Therefore, Davidheiser opted to leverage technology already being purchased and used by consumers. With the iPhone growing in popularity, he decided to write an application for that device, and instead of conventional active RFID tags, Davidheiser went with off-the-shelf Bluetooth wireless speakers to act as transponders to let users know when their luggage has emerged from the bowels of the baggage-handling system.

The application, known as Baggage Claim, takes advantage of the fact that each Bluetooth speaker transmits a unique ID number—a 48-bit unique media access control (MAC) address. In order for two Bluetooth-enabled devices (such as an iPhone and a speaker) to communicate with each other, they must first "pair up," so that each device can learn the other's MAC address. Davidheiser's application utilizes a portion of this ID number to identify the speaker.

To use the Baggage Claim application, a person downloads the software to his phone and can then pair that phone with as many as four separate Bluetooth speakers. Before checking in his bags at the airport, he places a speaker into each piece of luggage and sets the device to its standby power setting. At his final destination, while awaiting the bags, the user opens the application and the phone begins to scan for the speakers he selects. When any of the speakers is detected, the phone's display changes from "Standby" to "Luggage in Range," and the luggage icon moves into the animated carousel on the screen. The user then walks closer to the carousel to locate his bags.

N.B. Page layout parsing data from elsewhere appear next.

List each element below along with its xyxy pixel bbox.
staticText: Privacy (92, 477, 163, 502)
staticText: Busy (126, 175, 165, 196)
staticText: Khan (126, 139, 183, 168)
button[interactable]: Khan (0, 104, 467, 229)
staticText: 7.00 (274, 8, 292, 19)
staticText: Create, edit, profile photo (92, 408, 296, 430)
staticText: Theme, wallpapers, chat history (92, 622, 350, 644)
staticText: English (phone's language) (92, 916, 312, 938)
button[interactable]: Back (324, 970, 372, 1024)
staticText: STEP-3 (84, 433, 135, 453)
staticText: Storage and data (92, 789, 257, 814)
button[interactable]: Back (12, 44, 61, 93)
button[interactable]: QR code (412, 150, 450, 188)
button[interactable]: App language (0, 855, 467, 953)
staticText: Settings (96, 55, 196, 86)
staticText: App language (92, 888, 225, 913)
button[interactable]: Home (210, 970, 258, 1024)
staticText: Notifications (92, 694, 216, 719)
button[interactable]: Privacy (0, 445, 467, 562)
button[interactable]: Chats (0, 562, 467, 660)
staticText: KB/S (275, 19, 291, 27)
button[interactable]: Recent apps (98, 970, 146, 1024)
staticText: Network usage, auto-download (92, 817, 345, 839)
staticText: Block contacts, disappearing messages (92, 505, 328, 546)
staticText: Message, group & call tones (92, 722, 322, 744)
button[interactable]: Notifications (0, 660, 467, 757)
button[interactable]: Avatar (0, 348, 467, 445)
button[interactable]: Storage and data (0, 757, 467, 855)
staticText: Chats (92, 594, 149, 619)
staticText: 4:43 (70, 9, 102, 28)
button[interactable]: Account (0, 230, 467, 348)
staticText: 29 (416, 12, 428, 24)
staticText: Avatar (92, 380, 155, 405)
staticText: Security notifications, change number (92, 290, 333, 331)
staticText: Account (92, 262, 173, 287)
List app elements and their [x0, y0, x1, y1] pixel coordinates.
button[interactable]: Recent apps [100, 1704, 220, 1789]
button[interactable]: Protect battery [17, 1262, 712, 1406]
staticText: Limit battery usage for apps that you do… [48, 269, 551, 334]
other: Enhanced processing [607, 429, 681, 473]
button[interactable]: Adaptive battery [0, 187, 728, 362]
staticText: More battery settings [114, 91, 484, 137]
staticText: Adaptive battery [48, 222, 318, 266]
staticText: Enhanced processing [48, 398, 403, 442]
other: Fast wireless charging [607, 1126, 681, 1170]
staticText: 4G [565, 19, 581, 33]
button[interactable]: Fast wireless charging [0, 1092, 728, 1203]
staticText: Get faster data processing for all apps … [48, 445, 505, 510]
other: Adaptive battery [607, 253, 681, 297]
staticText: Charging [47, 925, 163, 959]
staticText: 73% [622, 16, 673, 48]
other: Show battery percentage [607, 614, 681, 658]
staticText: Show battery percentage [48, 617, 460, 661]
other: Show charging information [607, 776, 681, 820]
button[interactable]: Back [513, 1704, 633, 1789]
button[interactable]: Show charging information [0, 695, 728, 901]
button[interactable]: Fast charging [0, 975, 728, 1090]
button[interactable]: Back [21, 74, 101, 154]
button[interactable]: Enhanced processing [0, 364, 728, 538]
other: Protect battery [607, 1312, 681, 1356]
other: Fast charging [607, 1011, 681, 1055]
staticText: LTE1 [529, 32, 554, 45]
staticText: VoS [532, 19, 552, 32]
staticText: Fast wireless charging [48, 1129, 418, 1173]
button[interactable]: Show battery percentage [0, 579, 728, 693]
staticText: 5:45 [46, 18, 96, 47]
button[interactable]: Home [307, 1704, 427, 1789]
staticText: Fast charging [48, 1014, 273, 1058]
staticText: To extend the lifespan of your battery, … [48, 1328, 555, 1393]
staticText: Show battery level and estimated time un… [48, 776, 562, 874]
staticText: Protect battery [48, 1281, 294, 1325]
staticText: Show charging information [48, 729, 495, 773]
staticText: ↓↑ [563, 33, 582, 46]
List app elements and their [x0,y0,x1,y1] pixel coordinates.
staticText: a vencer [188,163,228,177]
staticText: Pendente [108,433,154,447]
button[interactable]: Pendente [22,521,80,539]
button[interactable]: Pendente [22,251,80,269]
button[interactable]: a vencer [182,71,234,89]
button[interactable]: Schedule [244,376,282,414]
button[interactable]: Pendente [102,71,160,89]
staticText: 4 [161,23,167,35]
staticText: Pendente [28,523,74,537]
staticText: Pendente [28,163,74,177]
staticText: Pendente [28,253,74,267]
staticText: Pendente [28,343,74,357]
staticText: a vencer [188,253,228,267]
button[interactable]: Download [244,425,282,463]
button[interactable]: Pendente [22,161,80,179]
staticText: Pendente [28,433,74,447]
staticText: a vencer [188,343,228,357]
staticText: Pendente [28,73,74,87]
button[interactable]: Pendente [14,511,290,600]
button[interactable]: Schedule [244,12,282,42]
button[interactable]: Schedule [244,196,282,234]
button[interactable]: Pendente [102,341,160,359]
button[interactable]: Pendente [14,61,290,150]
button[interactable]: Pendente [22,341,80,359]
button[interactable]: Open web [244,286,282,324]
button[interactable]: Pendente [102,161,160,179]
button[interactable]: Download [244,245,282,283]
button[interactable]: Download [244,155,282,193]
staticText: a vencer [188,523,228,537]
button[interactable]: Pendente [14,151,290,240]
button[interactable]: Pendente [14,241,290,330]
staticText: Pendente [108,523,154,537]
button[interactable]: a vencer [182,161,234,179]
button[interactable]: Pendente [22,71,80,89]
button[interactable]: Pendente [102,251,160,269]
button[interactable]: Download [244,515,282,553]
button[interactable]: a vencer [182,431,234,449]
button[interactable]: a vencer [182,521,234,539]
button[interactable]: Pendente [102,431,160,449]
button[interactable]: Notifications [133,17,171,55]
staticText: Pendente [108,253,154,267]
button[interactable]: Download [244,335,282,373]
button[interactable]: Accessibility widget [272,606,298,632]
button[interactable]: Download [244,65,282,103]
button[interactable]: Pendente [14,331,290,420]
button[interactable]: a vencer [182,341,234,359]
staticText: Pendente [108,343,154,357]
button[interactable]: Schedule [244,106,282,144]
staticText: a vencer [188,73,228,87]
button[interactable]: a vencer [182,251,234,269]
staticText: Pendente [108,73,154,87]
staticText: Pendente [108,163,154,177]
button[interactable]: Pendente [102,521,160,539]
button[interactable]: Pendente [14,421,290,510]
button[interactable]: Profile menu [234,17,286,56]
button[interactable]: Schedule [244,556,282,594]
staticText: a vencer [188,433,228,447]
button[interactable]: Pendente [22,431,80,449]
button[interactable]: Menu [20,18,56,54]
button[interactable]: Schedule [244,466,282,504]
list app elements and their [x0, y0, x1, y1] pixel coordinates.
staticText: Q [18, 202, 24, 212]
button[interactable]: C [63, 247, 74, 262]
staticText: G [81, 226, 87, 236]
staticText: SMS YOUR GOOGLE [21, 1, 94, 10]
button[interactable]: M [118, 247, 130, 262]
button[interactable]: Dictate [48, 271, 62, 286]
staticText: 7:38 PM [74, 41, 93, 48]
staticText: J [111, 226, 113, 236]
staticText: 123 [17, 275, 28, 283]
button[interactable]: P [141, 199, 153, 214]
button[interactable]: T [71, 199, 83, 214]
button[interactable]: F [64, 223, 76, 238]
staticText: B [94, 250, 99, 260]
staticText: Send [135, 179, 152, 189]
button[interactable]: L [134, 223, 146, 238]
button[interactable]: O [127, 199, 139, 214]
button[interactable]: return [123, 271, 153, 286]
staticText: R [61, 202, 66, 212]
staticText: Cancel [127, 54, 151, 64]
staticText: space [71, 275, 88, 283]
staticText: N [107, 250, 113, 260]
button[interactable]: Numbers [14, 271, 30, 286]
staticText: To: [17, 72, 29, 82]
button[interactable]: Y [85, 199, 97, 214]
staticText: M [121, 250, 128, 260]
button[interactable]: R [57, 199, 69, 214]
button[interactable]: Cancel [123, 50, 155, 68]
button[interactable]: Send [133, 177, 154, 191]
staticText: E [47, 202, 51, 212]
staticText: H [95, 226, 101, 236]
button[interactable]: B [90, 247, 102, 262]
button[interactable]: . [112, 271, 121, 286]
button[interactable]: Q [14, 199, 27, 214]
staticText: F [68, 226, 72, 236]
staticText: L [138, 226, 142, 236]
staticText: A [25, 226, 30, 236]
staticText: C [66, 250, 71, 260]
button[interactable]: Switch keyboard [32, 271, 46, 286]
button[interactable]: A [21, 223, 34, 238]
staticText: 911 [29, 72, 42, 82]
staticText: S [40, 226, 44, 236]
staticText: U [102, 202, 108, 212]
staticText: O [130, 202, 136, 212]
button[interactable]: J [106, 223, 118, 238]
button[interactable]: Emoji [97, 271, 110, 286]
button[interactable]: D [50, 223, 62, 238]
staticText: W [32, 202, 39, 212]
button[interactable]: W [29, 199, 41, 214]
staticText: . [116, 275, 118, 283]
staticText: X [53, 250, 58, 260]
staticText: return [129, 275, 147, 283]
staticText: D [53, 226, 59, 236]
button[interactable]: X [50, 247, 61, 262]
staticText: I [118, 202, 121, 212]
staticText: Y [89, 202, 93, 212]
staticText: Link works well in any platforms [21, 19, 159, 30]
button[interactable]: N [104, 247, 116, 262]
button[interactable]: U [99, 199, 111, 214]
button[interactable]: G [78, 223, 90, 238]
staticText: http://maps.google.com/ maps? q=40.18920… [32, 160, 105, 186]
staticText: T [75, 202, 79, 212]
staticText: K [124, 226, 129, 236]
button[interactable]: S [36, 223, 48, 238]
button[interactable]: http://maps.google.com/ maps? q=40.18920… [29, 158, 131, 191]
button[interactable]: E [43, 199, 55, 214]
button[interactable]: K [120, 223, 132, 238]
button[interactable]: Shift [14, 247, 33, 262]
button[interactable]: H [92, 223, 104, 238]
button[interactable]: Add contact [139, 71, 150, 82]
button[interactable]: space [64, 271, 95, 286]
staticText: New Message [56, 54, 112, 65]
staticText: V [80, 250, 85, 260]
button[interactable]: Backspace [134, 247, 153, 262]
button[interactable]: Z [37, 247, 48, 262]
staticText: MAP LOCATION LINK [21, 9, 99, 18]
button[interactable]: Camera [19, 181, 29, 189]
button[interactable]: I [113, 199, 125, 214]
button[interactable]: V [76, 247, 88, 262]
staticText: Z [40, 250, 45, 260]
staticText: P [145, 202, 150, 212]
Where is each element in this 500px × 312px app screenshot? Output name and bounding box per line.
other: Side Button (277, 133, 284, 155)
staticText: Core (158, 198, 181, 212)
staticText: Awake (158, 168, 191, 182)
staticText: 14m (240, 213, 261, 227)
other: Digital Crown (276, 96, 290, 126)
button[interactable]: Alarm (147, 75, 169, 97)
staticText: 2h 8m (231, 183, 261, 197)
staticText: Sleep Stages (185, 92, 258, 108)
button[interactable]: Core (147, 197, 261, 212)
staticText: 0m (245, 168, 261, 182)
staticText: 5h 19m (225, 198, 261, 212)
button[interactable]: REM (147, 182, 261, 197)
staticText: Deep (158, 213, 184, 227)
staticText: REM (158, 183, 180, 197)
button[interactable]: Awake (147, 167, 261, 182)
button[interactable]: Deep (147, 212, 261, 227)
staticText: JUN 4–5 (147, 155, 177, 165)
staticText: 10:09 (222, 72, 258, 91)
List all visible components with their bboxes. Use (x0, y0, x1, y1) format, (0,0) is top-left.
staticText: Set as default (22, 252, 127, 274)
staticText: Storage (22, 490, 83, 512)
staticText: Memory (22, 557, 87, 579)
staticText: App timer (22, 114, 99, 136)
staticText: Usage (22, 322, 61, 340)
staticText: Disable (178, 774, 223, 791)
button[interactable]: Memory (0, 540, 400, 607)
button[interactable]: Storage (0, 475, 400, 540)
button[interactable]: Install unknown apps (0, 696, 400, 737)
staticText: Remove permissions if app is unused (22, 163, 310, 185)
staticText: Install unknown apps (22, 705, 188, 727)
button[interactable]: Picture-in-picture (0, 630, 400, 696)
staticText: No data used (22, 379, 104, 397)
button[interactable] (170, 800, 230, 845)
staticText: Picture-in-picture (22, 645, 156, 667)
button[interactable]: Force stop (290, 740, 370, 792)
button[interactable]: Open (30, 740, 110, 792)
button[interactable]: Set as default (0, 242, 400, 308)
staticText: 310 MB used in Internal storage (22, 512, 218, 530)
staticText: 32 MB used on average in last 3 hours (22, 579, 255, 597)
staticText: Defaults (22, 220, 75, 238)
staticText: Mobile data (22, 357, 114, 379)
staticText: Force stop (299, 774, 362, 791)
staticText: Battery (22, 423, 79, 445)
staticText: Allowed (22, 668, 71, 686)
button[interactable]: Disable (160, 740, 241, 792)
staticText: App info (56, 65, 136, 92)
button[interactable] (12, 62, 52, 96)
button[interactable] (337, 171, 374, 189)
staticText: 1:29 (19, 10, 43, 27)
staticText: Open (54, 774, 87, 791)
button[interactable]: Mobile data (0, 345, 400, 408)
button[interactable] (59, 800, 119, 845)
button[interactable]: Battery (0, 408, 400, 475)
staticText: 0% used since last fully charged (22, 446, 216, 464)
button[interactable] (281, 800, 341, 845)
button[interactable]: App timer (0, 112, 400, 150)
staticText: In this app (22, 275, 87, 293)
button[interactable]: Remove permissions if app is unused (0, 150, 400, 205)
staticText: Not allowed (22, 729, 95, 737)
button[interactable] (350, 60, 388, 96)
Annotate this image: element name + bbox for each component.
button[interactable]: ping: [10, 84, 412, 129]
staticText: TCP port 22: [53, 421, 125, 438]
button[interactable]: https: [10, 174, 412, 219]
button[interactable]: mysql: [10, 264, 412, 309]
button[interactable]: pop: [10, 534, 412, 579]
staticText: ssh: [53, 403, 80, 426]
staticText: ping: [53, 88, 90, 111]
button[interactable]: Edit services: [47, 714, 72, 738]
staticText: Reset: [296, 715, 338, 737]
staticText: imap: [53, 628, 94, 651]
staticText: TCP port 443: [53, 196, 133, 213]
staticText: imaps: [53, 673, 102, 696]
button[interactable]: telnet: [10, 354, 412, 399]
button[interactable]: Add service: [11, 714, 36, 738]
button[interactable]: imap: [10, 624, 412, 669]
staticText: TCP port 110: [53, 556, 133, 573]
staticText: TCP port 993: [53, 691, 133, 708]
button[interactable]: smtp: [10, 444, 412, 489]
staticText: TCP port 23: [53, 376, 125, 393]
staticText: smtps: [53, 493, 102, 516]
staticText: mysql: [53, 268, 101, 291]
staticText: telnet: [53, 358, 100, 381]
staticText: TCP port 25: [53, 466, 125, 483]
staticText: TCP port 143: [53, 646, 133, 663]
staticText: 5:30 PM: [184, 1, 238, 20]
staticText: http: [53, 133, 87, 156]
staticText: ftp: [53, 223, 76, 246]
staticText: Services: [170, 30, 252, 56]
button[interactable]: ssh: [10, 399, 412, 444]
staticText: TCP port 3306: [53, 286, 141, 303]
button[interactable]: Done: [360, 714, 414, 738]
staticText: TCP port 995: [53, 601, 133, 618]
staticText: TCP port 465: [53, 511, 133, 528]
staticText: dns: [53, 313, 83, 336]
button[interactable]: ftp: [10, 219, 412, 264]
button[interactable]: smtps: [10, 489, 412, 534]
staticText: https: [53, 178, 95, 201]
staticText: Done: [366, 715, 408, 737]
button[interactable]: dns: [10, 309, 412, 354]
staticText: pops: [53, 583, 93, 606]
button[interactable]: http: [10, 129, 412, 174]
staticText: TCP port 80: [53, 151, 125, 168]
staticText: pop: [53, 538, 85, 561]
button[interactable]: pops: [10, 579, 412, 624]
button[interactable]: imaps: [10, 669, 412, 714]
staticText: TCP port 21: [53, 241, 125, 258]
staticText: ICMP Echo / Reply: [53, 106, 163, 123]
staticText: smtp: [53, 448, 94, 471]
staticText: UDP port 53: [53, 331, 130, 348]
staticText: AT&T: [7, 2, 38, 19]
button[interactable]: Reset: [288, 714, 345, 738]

The iPhone application works only with Bluetooth v2.0 devices complying with the Advanced Audio Distribution Profile (A2DP) standard, which specifies the protocol for streaming music over Bluetooth between speakers or headsets and mobile wireless devices. Users must purchase their own speakers, or use those they already have. Davidheiser has tested a number of different makes and models of Bluetooth V2.0 speakers, and his company's Baggage Claim Web site lists four that performed well with his application—the LG HFB-500, Motorola's 89242 EQ5 and T305, and the Jabra SP7000. Currently, these speakers vary in price from approximately $28 to $99 on Amazon.com. The Baggage Claim iPhone application costs $4.99.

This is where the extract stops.